今日は君が出張から帰ってきて初めてのデート。
2ヶ月ぶりに顔を合わせる。
頻繁に出張に行く君だけど、2ヶ月空くのはかなり珍しい。
私もどちらかというと仕事人間だし自分の時間を大切にしたいほうなので、全然苦ではないんだけど、久しぶりに会うとなるとやはり浮き足立つ。
少し春の訪れを感じるような気温だし、そろそろ春物をおろしてもいいかなと思いながらクローゼットを物色する。
どんなに真剣に悩んでも決して褒めてはくれないから、私は私の着たいものを着る。
どうせなら可愛いって思われたい気持ちはあるけど、メイクもナチュラルに。最近では、女友達と遊ぶ時のほうが、メイクに気合いが入る。
そんな私が今日選んだのは、ジージャンに薄紫のニットトップス。ボトムスもジーンズ素材のペンシルスカート。カジュアルにグレーのニット帽も合わせているけど、トップスの袖や首周りにはレースがあしらわれているので、甘さもある。
スニーカーは、彼とお揃いで買ったもの。
彼はお揃いなんて恥ずかしいからと嫌がったけど、私の誕生日だからと無理矢理押し切った。
乙女心は付き合ってすぐに置いてきたけど、やっぱりお揃いのものを一つくらいは欲しかった。

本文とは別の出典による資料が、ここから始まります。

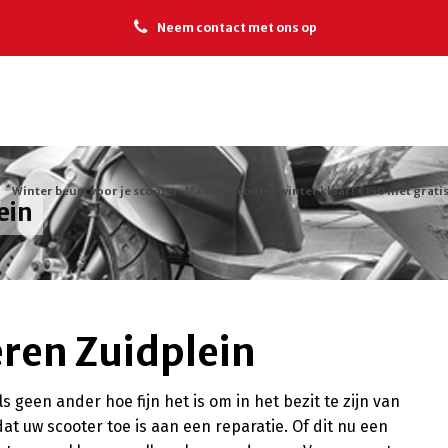
Neem contact met ons op
Winter beurt voor je scooter. Maak je scooter winter klaar! €150 met gratis
ein
eren Zuidplein
 geen ander hoe fijn het is om in het bezit te zijn van
 dat uw scooter toe is aan een reparatie. Of dit nu een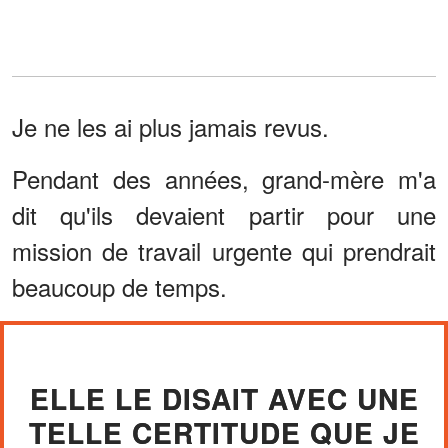
Je ne les ai plus jamais revus.
Pendant des années, grand-mère m'a
dit qu'ils devaient partir pour une
mission de travail urgente qui prendrait
beaucoup de temps.
ELLE LE DISAIT AVEC UNE
TELLE CERTITUDE QUE JE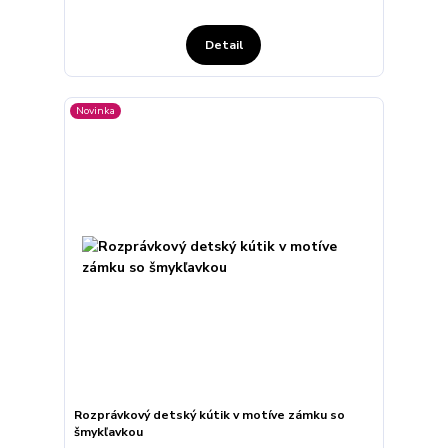
Detail
Novinka
Rozprávkový detský kútik v motíve zámku so
šmykľavkou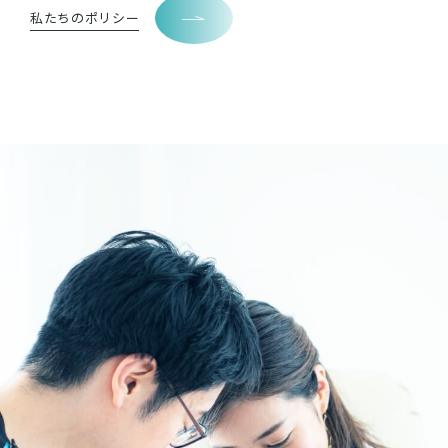
私たちのポリシー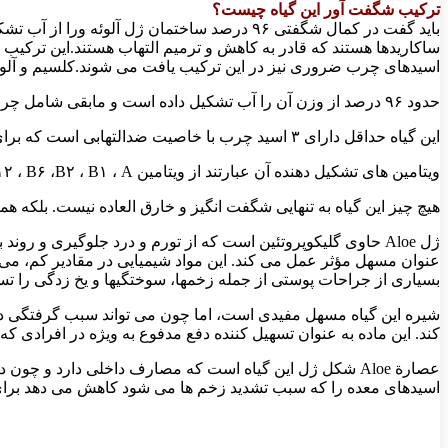
ترکیب شگفت آور این گیاه چیست؟
ساکاریدها هستند که قادر به کاهش و ترمیم التهاب هستند.این ترکیب 
اسیدهای چرب ضروری نیز در این ترکیب یافت می شوند.کلسیم و آلوئین
حدود ۹۶ درصد از وزن آن را آب تشکیل داده است و مابقى شامل چربى هاى ضرورى آمینواسیدها، ویتامین ها، املاح، آنزیم وگلیکوپروتئین است!
این گیاه حداقل داراى ۳ اسید چرب با خاصیت ضدالتهابى است که براى معده ، روده کوچک و روده بزرگ مفید است.
ویتامین هاى تشکیل دهنده آن عبارتند از ویتامین C ، B۱۲ ، B۶ ،B۲ ، B۱ ، A و E. «آلوئه ورا» با خاصیت اعجاب انگیز خود مى تواند تمام اسید آمینه هاى ضرورى بدن را در اختیار شخص مصرف کننده قرار دهد.
هیچ چیز این گیاه به تنهایى شگفت انگیز و خارق العاده نیست. بلکه 
بسیاری از جراحات پوستی از جمله زخمها، سوختگیها و یخ زدگی را تس
کند. این ماده به عنوان تسهیل کننده دفع مدفوع به ویژه در افرادی که
عصارة Aloe شکل ژل این گیاه است که مصارف داخلی دارد و 
اسیدهای معده را که سبب تشدید زخم ها می شود کاهش می دهد برای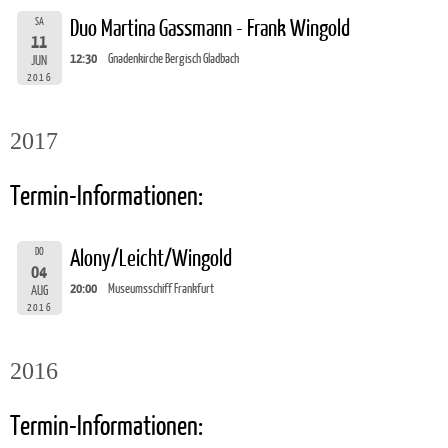
SA
Duo Martina Gassmann - Frank Wingold
11
12:30
Gnadenkirche Bergisch Gladbach
JUN
2016
2017
Termin-Informationen:
DO
Alony/Leicht/Wingold
04
20:00
Museumsschiff Frankfurt
AUG
2016
2016
Termin-Informationen: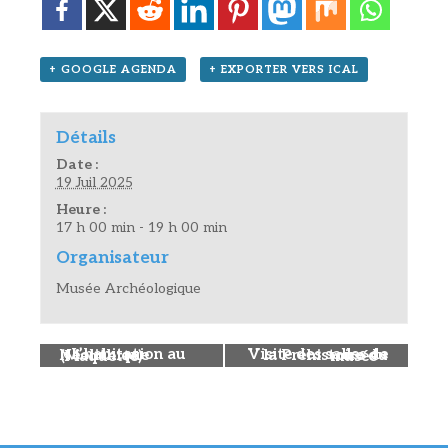
+ GOOGLE AGENDA
+ EXPORTER VERS ICAL
Détails
Date :
19 Juil 2025
Heure :
17 h 00 min - 19 h 00 min
Organisateur
Musée Archéologique
«
L’habitation au Néolithique (Maquette)
Visite des salles de la Préhistoire du musée
»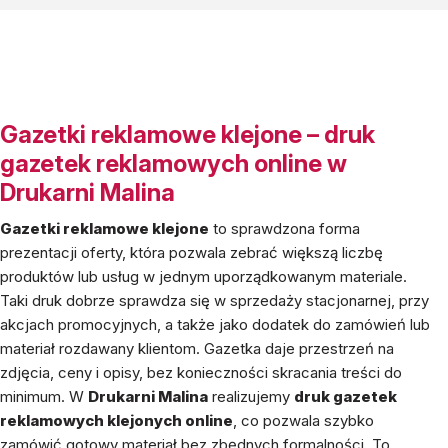
Gazetki reklamowe klejone – druk
gazetek reklamowych online w
Drukarni Malina
Gazetki reklamowe klejone
to sprawdzona forma
prezentacji oferty, która pozwala zebrać większą liczbę
produktów lub usług w jednym uporządkowanym materiale.
Taki druk dobrze sprawdza się w sprzedaży stacjonarnej, przy
akcjach promocyjnych, a także jako dodatek do zamówień lub
materiał rozdawany klientom. Gazetka daje przestrzeń na
zdjęcia, ceny i opisy, bez konieczności skracania treści do
minimum. W
Drukarni Malina
realizujemy
druk gazetek
reklamowych klejonych online
, co pozwala szybko
zamówić gotowy materiał bez zbędnych formalności. To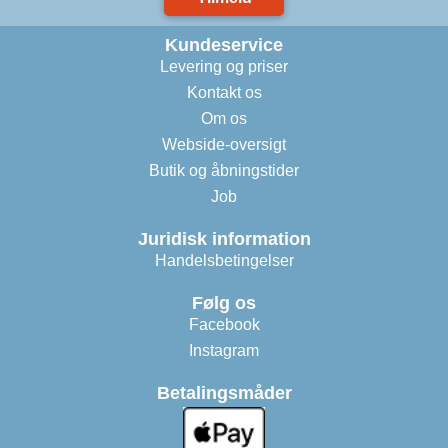
Kundeservice
Levering og priser
Kontakt os
Om os
Webside-oversigt
Butik og åbningstider
Job
Juridisk information
Handelsbetingelser
Følg os
Facebook
Instagram
Betalingsmåder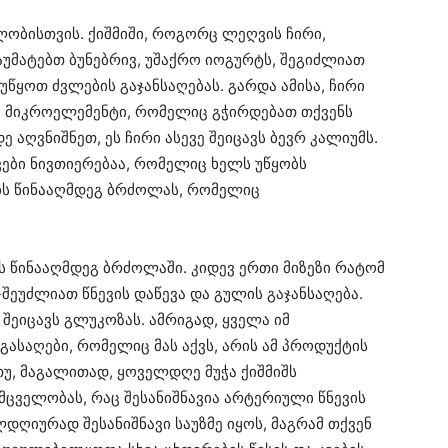
ლობისთვის. ქიშმიში, როგორც ლეღვის ჩირი,
აუმატებთ ბუნებრივ, უშაქრო იოგურტს, შეგიძლიათ
წყოთ ძვლების გაჯანსაღებას. გარდა ამისა, ჩირი
, მიკროელემენტი, რომელიც გჭირდებათ თქვენს
 აღვნიშნეთ, ეს ჩირი ასევე შეიცავს ბევრ კალიუმს.
ვები ნივთიერებაა, რომელიც ხელს უწყობს
ის წინააღმდეგ ბრძოლას, რომელიც
ს წინააღმდეგ ბრძოლაში. კიდევ ერთი მიზეზი რატომ
-შეუძლიათ წნევის დაწევა და გულის გაჯანსაღება.
 შეიცავს გლუკოზას. ამრიგად, ყველა იმ
ასაღები, რომელიც მას აქვს, არის ამ პროდუქტის
უ, მაგალითად, ყოველდღე მუჭა ქიშმიშს
მცველობას, რაც შესანიშნავია არტერიული წნევის
დღიურად შესანიშნავი საუზმე იყოს, მაგრამ თქვენ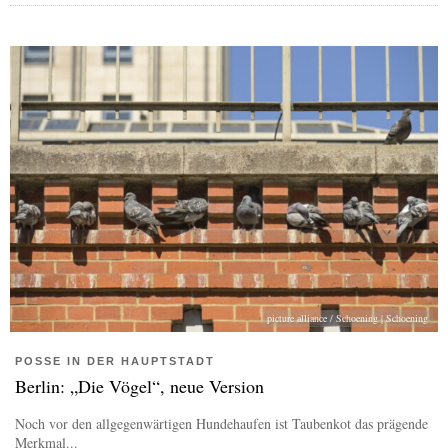
picture alliance / Schoening | Schoening
POSSE IN DER HAUPTSTADT
Berlin: „Die Vögel“, neue Version
Noch vor den allgegenwärtigen Hundehaufen ist Taubenkot das prägende
Merkmal...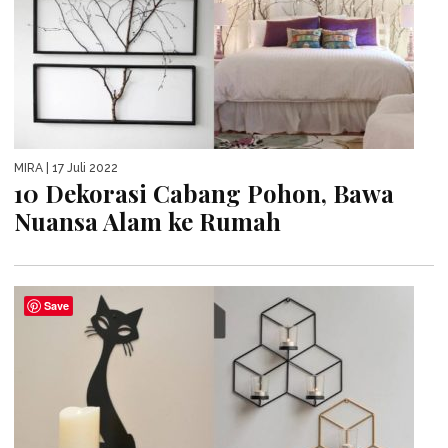
MIRA
| 17 Juli 2022
10 Dekorasi Cabang Pohon, Bawa
Nuansa Alam ke Rumah
Save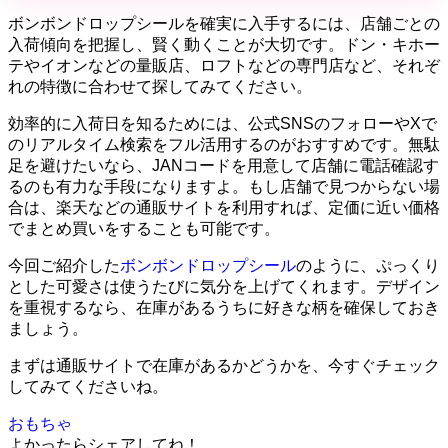
ボンボンドロップシールを確実に入手するには、店舗ごとの
入荷傾向を把握し、賢く動くことが大切です。ドン・キホー
テやイオンなどの量販店、ロフトなどの専門店など、それぞ
れの特徴に合わせて探してみてください。
効率的に入荷日を知るためには、公式SNSのフォローやXで
のリアルタイム検索をフル活用するのがおすすめです。無駄
足を避けたいなら、JANコードを用意して店舗に電話確認す
るのも有力な手段になりますよ。もし店舗で見つからない場
合は、楽天などの通販サイトを利用すれば、定価に近い価格
でまとめ買いをすることも可能です。
今回ご紹介した
ボンボンドロップシール
のように、ぷっくり
とした可愛さは使うたびに気分を上げてくれます。デザイン
を重視するなら、在庫があるうちに好きな柄を確保しておき
ましょう。
まずは通販サイトで在庫があるかどうかを、今すぐチェック
してみてくださいね。
おもちゃ
よかったらシェアしてね！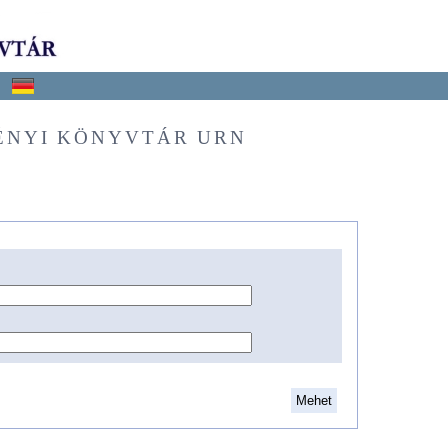
ÉNYI KÖNYVTÁR URN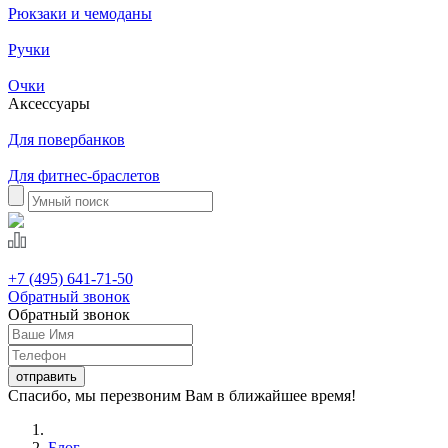
Рюкзаки и чемоданы
Ручки
Очки
Аксессуары
Для повербанков
Для фитнес-браслетов
+7 (495) 641-71-50
Обратный звонок
Обратный звонок
Спасибо, мы перезвоним Вам в ближайшее время!
Блог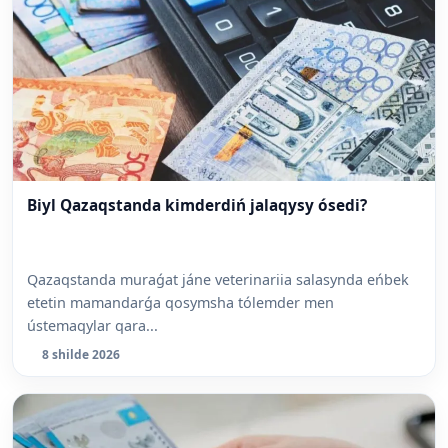
Biyl Qazaqstanda kimderdiń jalaqysy ósedi?
Qazaqstanda muraǵat jáne veterinariia salasynda eńbek
etetin mamandarǵa qosymsha tólemder men
ústemaqylar qara...
8 shilde 2026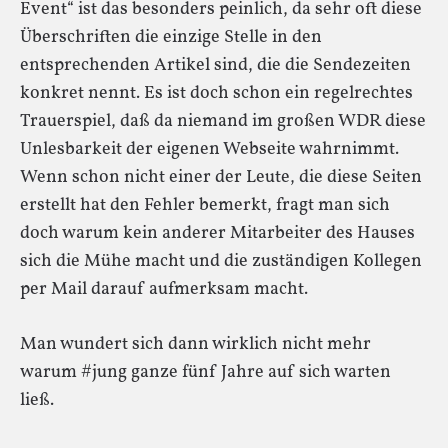
Event“ ist das besonders peinlich, da sehr oft diese
Überschriften die einzige Stelle in den
entsprechenden Artikel sind, die die Sendezeiten
konkret nennt. Es ist doch schon ein regelrechtes
Trauerspiel, daß da niemand im großen WDR diese
Unlesbarkeit der eigenen Webseite wahrnimmt.
Wenn schon nicht einer der Leute, die diese Seiten
erstellt hat den Fehler bemerkt, fragt man sich
doch warum kein anderer Mitarbeiter des Hauses
sich die Mühe macht und die zuständigen Kollegen
per Mail darauf aufmerksam macht.
Man wundert sich dann wirklich nicht mehr
warum #jung ganze fünf Jahre auf sich warten
ließ.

彼のことだから、今日のように私と会うタイミングでは履かないんだろうけど。
「あっいたいた、お待たせ〜…って、えぇ…。」
駅で待ち合わせた私たちはお互いに目を見開いた。
彼の今日のコーディネートは、ジージャンにジーパン、濃いめではあるけど紫のニットトップス。黒のニット帽。そして、お揃いのスニーカー。
そう、示し合わせたかのように、まさかのペアルック。
「こんなことあるのかよ…。さては、お前俺の部屋にカメラでも仕掛けて…」
「んなわけないじゃん!めちゃくちゃ奇跡。」
「こんなん恥ずすぎる、どっかでテキトーに服買って着替えて来るわ。」
彼がそんなことを宣った瞬間、私は思いっきり腕を組んだ。久しく手も繋いでなかったから、なかなか勇気が必要だったけど、勢いに任せた。
「なんだよ?」
「たまにはいいじゃん!こういうのも。絶対着替えちゃダメだよ。」
「えぇ〜…」
少し…いやかなり恥ずかしそうではあるけど、まんざらでもない表情。
久しぶりのデートなんだし、たまにはいいよね。
ザ・カップルって感じで堂々と歩いてみよう。